> **WHAT TO DO**
Give back the line containing "INPUT: image. TARGET: right" along with every line after it, exactly, until the entries end.

> **Collected data entries**
╔══
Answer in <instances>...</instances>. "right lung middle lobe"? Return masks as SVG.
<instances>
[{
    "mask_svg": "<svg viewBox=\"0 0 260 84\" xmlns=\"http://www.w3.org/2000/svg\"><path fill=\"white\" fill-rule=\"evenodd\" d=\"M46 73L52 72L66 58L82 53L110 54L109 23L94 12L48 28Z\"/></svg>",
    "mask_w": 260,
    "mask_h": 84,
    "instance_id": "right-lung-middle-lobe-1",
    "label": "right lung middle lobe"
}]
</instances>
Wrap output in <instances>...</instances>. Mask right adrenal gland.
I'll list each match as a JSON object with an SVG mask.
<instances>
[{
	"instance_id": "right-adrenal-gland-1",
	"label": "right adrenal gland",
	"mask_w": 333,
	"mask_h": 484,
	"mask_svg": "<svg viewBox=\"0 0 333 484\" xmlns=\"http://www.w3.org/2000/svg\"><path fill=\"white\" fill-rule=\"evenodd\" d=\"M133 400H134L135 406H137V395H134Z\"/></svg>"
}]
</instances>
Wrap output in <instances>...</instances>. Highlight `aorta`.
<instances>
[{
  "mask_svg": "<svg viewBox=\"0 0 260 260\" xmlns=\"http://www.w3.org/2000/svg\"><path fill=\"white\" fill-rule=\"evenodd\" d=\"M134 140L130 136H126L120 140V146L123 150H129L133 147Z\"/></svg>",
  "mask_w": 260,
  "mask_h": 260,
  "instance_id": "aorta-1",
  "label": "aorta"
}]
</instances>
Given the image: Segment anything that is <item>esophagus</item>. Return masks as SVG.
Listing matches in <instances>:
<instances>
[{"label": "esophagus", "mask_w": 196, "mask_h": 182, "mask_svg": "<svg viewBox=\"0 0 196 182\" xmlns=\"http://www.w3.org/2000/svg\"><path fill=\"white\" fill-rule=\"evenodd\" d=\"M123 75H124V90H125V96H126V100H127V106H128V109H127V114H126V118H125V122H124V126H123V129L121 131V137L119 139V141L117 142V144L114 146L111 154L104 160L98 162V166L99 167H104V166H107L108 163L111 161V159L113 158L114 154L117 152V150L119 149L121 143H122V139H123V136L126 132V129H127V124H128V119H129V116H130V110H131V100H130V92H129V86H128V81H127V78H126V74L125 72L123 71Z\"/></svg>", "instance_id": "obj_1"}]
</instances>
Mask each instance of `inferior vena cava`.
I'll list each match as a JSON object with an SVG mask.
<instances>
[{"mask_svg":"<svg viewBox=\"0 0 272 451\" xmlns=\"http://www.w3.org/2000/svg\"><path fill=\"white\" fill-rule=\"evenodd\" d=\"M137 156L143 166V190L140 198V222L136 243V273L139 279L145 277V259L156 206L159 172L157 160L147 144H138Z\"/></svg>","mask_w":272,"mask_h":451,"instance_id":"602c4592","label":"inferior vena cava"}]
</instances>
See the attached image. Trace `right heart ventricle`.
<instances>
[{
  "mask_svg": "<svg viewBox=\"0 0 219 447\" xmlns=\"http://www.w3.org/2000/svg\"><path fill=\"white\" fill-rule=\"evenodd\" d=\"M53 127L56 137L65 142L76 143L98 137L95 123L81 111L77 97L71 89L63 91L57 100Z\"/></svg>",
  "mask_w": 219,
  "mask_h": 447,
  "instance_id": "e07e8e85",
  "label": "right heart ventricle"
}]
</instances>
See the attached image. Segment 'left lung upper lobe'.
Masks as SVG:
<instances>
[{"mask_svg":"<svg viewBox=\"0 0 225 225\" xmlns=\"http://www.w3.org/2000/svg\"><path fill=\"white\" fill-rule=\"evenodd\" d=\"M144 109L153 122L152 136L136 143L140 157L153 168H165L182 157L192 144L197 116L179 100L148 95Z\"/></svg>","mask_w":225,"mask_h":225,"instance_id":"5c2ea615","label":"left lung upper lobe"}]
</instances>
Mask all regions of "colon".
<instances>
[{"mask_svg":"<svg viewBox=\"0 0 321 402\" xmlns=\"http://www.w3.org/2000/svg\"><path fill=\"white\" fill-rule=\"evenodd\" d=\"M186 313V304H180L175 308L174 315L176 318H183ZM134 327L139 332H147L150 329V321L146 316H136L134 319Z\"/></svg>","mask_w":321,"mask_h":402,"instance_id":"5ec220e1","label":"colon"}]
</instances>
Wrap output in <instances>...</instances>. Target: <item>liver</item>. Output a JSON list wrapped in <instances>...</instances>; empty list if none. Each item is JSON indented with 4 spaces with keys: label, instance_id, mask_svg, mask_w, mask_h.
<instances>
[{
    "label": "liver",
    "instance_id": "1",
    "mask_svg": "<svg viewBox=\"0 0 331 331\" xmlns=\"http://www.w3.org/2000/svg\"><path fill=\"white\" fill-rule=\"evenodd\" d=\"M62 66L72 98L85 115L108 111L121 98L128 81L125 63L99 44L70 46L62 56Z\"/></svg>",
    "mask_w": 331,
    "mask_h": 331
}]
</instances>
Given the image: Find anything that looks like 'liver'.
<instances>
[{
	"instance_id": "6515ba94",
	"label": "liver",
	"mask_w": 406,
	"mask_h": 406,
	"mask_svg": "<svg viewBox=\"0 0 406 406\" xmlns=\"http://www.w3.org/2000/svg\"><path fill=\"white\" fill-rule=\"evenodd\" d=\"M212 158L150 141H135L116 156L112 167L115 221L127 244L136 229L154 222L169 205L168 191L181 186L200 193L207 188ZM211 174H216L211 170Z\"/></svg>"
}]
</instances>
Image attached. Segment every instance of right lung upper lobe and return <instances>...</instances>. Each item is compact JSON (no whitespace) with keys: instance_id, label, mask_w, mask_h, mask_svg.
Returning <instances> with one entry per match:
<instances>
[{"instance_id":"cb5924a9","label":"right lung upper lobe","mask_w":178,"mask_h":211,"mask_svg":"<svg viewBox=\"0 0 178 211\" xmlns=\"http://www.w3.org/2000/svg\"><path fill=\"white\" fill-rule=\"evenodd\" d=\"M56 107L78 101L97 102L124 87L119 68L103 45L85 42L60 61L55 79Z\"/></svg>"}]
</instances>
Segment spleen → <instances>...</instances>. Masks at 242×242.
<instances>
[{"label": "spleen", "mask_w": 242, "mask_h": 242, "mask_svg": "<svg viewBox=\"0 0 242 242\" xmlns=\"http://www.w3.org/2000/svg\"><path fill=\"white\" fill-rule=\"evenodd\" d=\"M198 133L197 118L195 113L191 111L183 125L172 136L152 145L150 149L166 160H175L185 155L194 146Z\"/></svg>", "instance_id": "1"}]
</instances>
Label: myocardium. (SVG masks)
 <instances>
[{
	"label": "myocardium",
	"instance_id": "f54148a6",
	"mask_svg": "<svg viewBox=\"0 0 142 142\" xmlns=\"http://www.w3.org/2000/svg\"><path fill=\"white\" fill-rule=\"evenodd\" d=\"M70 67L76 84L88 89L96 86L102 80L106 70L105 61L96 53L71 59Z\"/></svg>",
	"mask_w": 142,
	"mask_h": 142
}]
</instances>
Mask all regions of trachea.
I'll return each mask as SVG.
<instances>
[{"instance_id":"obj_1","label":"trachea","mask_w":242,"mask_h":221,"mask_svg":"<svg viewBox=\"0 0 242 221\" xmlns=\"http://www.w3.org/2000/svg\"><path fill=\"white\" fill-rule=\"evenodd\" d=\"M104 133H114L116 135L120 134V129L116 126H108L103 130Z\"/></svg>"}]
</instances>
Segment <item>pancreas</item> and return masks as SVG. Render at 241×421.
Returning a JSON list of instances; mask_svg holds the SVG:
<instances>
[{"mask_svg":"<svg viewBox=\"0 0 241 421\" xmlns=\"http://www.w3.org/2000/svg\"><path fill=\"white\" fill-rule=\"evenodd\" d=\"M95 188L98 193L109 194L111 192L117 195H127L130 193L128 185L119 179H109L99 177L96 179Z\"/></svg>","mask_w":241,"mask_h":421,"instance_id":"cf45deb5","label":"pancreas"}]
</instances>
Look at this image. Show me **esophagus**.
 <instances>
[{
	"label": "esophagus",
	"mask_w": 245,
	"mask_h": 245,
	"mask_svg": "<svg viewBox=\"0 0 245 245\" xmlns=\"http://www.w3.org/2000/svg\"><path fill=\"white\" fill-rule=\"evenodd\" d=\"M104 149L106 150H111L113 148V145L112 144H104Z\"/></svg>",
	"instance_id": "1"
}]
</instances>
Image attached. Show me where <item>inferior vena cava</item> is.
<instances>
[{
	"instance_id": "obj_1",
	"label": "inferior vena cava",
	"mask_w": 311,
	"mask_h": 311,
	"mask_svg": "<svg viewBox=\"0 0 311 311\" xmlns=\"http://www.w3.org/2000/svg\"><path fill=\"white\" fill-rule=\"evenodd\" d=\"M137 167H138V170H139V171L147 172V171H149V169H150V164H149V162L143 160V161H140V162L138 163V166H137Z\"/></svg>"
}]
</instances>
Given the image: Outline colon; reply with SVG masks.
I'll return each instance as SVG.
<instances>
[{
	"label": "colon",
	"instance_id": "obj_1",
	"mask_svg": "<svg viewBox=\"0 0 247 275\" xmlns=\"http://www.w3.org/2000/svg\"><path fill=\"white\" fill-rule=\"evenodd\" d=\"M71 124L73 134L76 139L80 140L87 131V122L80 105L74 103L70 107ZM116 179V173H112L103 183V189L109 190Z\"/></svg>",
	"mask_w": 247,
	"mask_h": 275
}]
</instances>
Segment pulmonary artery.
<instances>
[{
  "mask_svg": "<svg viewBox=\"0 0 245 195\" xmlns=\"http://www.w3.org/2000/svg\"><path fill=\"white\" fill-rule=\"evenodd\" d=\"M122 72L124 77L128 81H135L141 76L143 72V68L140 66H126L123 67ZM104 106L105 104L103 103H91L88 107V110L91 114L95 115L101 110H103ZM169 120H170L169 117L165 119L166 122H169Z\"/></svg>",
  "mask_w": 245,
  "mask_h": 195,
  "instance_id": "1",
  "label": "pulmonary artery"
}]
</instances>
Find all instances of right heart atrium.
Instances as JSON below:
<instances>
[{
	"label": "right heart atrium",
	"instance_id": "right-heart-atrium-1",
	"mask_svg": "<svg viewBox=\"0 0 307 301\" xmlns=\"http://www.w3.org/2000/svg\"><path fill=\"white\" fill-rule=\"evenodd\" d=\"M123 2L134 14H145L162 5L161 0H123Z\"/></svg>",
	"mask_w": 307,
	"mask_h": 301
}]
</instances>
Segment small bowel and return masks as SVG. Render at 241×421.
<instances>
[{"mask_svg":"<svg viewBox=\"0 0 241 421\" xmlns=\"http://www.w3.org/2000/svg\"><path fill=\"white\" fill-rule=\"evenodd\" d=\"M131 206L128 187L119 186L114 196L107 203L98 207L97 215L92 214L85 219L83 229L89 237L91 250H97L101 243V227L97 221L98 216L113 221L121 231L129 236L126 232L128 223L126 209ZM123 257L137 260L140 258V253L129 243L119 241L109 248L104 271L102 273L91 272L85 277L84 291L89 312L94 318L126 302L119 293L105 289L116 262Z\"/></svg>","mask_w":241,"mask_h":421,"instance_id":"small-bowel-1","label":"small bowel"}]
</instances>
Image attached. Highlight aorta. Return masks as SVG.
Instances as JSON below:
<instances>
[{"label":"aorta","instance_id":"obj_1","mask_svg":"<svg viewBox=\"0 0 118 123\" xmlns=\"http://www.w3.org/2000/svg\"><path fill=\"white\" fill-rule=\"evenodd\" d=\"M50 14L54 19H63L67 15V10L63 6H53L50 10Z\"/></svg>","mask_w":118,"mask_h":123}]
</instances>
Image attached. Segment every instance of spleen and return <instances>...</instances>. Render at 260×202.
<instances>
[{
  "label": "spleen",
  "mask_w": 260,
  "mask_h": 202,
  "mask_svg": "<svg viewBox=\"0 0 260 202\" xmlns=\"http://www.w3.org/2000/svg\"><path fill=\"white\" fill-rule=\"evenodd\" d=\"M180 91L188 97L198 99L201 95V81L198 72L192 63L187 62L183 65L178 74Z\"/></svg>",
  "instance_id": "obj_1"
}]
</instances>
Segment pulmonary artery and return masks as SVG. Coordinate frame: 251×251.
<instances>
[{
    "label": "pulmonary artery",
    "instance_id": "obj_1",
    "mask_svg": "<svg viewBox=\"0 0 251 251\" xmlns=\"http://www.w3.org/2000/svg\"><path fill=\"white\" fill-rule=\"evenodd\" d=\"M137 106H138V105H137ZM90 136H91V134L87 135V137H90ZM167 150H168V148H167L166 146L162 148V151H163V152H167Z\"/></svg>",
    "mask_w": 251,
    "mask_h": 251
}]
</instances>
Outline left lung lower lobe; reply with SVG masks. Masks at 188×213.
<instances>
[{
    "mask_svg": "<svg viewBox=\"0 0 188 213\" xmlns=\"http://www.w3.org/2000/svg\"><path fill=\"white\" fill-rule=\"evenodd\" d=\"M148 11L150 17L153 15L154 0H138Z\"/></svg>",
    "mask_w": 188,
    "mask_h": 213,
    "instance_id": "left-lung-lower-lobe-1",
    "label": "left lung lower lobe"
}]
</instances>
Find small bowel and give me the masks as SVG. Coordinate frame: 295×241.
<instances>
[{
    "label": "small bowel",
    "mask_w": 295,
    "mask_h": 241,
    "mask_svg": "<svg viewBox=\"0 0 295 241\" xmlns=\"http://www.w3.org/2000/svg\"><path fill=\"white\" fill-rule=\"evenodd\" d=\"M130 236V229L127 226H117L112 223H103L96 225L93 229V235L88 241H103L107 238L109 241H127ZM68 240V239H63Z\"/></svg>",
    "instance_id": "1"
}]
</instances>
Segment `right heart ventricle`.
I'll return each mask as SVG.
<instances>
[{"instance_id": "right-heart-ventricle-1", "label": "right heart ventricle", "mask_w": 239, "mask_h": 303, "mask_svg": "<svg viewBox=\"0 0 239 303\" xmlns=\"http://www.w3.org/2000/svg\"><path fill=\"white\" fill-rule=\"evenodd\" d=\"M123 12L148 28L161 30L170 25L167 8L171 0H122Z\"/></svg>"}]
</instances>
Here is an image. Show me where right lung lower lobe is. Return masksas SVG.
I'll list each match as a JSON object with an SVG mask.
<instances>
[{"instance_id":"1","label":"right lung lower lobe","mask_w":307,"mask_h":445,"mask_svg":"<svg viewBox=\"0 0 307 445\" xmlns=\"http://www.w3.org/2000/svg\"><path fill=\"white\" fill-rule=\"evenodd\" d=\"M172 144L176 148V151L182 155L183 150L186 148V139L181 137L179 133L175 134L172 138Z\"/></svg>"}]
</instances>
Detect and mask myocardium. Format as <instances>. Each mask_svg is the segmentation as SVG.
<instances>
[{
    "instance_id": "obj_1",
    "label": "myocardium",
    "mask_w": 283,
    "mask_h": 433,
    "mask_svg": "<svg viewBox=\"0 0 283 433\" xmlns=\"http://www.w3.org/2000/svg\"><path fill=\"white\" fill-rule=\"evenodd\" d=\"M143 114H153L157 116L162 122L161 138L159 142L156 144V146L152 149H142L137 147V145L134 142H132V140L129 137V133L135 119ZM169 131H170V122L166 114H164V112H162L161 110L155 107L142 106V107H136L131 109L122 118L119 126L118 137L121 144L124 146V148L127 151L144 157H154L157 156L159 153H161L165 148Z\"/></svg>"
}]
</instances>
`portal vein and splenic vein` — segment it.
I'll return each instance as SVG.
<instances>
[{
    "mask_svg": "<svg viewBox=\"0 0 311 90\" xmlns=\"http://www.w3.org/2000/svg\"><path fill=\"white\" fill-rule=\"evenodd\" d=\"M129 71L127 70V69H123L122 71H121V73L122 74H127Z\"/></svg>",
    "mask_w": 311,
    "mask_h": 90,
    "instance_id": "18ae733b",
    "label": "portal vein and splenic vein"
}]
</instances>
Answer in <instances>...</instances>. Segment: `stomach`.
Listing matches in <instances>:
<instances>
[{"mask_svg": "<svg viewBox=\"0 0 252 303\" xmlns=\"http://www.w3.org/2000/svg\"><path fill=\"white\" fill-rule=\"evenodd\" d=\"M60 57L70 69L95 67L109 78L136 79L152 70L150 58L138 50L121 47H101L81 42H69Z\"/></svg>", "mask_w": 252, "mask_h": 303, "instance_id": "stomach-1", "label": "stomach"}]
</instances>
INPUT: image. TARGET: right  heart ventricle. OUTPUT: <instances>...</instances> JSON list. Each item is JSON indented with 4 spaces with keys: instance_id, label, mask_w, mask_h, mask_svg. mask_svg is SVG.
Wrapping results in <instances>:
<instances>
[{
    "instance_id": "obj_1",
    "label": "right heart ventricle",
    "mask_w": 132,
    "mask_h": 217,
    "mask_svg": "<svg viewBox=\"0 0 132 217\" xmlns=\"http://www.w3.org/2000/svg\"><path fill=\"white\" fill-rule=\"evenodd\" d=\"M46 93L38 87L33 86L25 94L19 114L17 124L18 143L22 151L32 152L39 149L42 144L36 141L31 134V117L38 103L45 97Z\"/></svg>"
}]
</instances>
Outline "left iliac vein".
╚══
> **RESPONSE**
INPUT: image. TARGET: right  heart ventricle. OUTPUT: <instances>...</instances> JSON list. Each item is JSON indented with 4 spaces with keys: instance_id, label, mask_w, mask_h, mask_svg. mask_svg is SVG.
Wrapping results in <instances>:
<instances>
[{
    "instance_id": "obj_1",
    "label": "right heart ventricle",
    "mask_w": 132,
    "mask_h": 217,
    "mask_svg": "<svg viewBox=\"0 0 132 217\" xmlns=\"http://www.w3.org/2000/svg\"><path fill=\"white\" fill-rule=\"evenodd\" d=\"M46 93L38 87L33 86L25 94L19 114L17 124L18 143L22 151L32 152L39 149L42 144L36 141L31 134V117L38 103L45 97Z\"/></svg>"
}]
</instances>
Outline "left iliac vein".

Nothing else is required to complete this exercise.